[Data section]

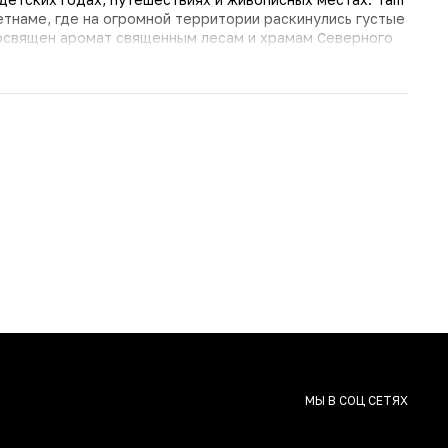
етнаме, где на огромной территории раскинулись густые
Посвящен аромат священным лесам и храмам Северного
тью и благородным деревом. Это ода тишине и
дерева, обрамленного специями и благовониями. Сандал
. Его подчеркивают камфорный мирт и яркие специи,
ым аккордом, а мягкий мускус добавляет легкости и
чный древесно-мускусный аромат для мужчин и женщин,
 минимализма и глубины. Идеален на прохладное время
койствия и сосредоточенности. Тишина теперь имеет
мом центре суеты!
МЫ В СОЦ СЕТЯХ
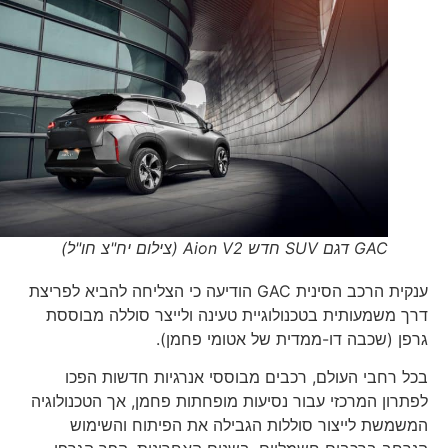
GAC דגם SUV חדש Aion V2 (צילום יח"צ חו"ל)
ענקית הרכב הסינית GAC הודיעה כי הצליחה להביא לפריצת
דרך משמעותית בטכנולוגיית טעינה ולייצר סוללה מבוססת
גרפן (שכבה דו-ממדית של אטומי פחמן).
בכל רחבי העולם, רכבים מבוססי אנרגיות חדשות הפכו
לפתרון המרכזי עבור נסיעות מופחתות פחמן, אך הטכנולוגיה
המשמשת לייצור סוללות הגבילה את הפיתוח והשימוש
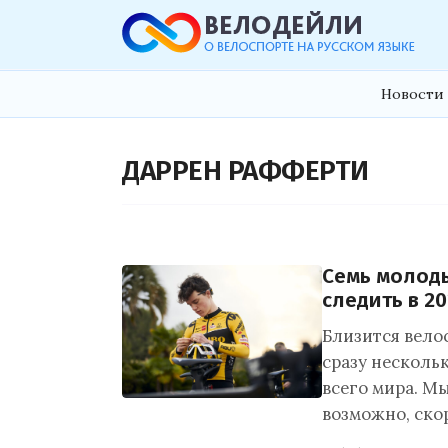
Новости 
ДАРРЕН РАФФЕРТИ
Семь молоды
следить в 20
Близится вело
сразу несколь
всего мира. Мы
возможно, ско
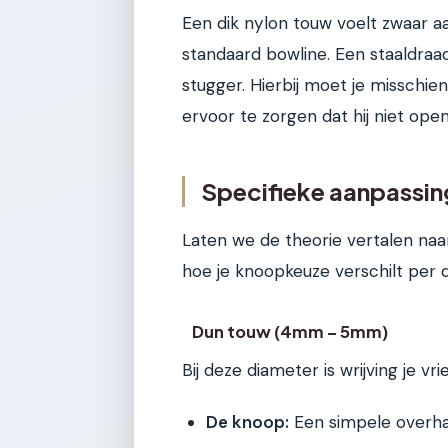
Een dik nylon touw voelt zwaar a
standaard bowline. Een staaldra
stugger. Hierbij moet je misschi
ervoor te zorgen dat hij niet ope
Specifieke aanpassin
Laten we de theorie vertalen naar
hoe je knoopkeuze verschilt per di
Dun touw (4mm – 5mm)
Bij deze diameter is wrijving je v
De knoop:
Een simpele overha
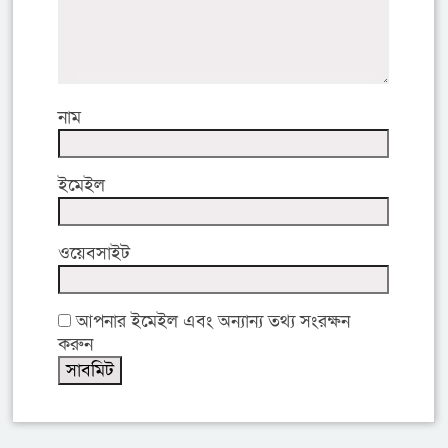
নাম
ইমেইল
ওয়েবসাইট
আপনার ইমেইল এবং অন্যান্য তথ্য সংরক্ষন
করুন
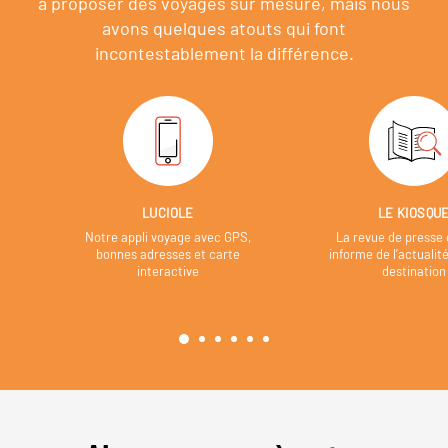
à proposer des voyages sur mesure,
mais nous
avons quelques atouts qui font
incontestablement la différence.
LUCIOLE
LE KIOSQU
Notre appli voyage avec GPS,
La revue de presse 
bonnes adresses et carte
informe de l’actualit
interactive
destination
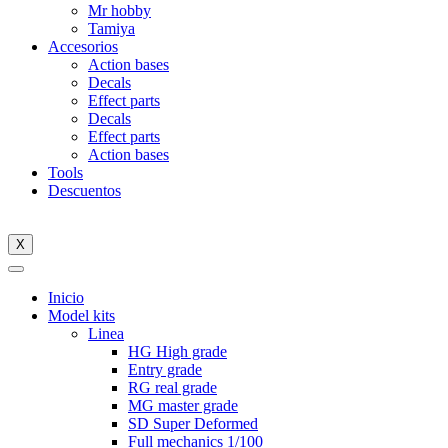
Mr hobby
Tamiya
Accesorios
Action bases
Decals
Effect parts
Decals
Effect parts
Action bases
Tools
Descuentos
X
Inicio
Model kits
Linea
HG High grade
Entry grade
RG real grade
MG master grade
SD Super Deformed
Full mechanics 1/100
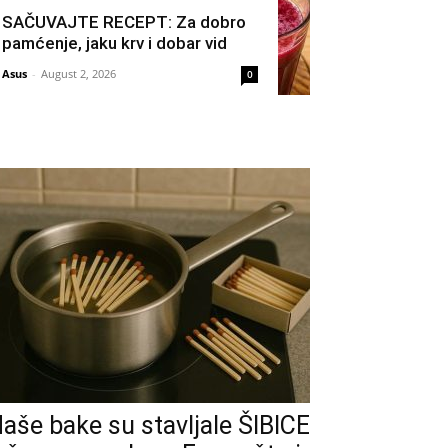
SAČUVAJTE RECEPT: Za dobro
pamćenje, jaku krv i dobar vid
Asus
-
August 2, 2026
0
aše bake su stavljale ŠIBICE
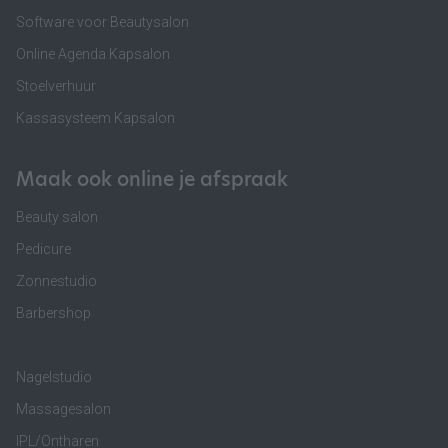
Software voor Beautysalon
Online Agenda Kapsalon
Stoelverhuur
Kassasysteem Kapsalon
Maak ook online je afspraak
Beauty salon
Pedicure
Zonnestudio
Barbershop
Nagelstudio
Massagesalon
IPL/Ontharen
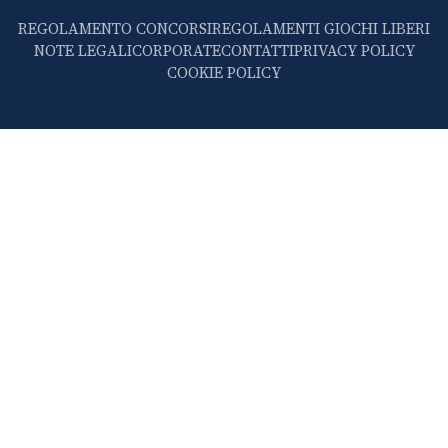
REGOLAMENTO CONCORSI
REGOLAMENTI GIOCHI LIBERI
NOTE LEGALI
CORPORATE
CONTATTI
PRIVACY POLICY
COOKIE POLICY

[/Data section]

Directions> Retype every record above exactly as written, but leave out the pictures.

Output for this task>
етнаме, где на огромной территории раскинулись густые
Посвящен аромат священным лесам и храмам Северного
тью и благородным деревом. Это ода тишине и
дерева, обрамленного специями и благовониями. Сандал
. Его подчеркивают камфорный мирт и яркие специи,
ым аккордом, а мягкий мускус добавляет легкости и
чный древесно-мускусный аромат для мужчин и женщин,
 минимализма и глубины. Идеален на прохладное время
койствия и сосредоточенности. Тишина теперь имеет
мом центре суеты!
МЫ В СОЦ СЕТЯХ
GAC דגם SUV חדש Aion V2 (צילום יח"צ חו"ל)
ענקית הרכב הסינית GAC הודיעה כי הצליחה להביא לפריצת
דרך משמעותית בטכנולוגיית טעינה ולייצר סוללה מבוססת
גרפן (שכבה דו-ממדית של אטומי פחמן).
בכל רחבי העולם, רכבים מבוססי אנרגיות חדשות הפכו
לפתרון המרכזי עבור נסיעות מופחתות פחמן, אך הטכנולוגיה
המשמשת לייצור סוללות הגבילה את הפיתוח והשימוש
Новости 
ДАРРЕН РАФФЕРТИ
Семь молоды
следить в 20
Близится вело
сразу несколь
всего мира. Мы
возможно, ско
Een dik nylon touw voelt zwaar a
standaard bowline. Een staaldra
stugger. Hierbij moet je misschi
ervoor te zorgen dat hij niet ope
Specifieke aanpassin
Laten we de theorie vertalen naar
hoe je knoopkeuze verschilt per di
Dun touw (4mm – 5mm)
Bij deze diameter is wrijving je v
De knoop:
Een simpele overha
নাম
ইমেইল
ওয়েবসাইট
আপনার ইমেইল এবং অন্যান্য তথ্য সংরক্ষন
করুন
à proposer des voyages sur mesure,
mais nous
avons quelques atouts qui font
incontestablement la différence.
LUCIOLE
LE KIOSQU
Notre appli voyage avec GPS,
La revue de presse 
bonnes adresses et carte
informe de l’actualit
interactive
destination
Mr hobby
Tamiya
Accesorios
Action bases
Decals
Effect parts
Decals
Effect parts
Action bases
Tools
Descuentos
X
Inicio
Model kits
Linea
HG High grade
Entry grade
RG real grade
MG master grade
SD Super Deformed
Full mechanics 1/100
SAČUVAJTE RECEPT: Za dobro
pamćenje, jaku krv i dobar vid
Asus
-
August 2, 2026
0
aše bake su stavljale ŠIBICE
Software voor Beautysalon
Online Agenda Kapsalon
Stoelverhuur
Kassasysteem Kapsalon
Maak ook online je afspraak
Beauty salon
Pedicure
Zonnestudio
Barbershop
Nagelstudio
Massagesalon
IPL/Ontharen
REGOLAMENTO CONCORSI
REGOLAMENTI GIOCHI LIBERI
NOTE LEGALI
CORPORATE
CONTATTI
PRIVACY POLICY
COOKIE POLICY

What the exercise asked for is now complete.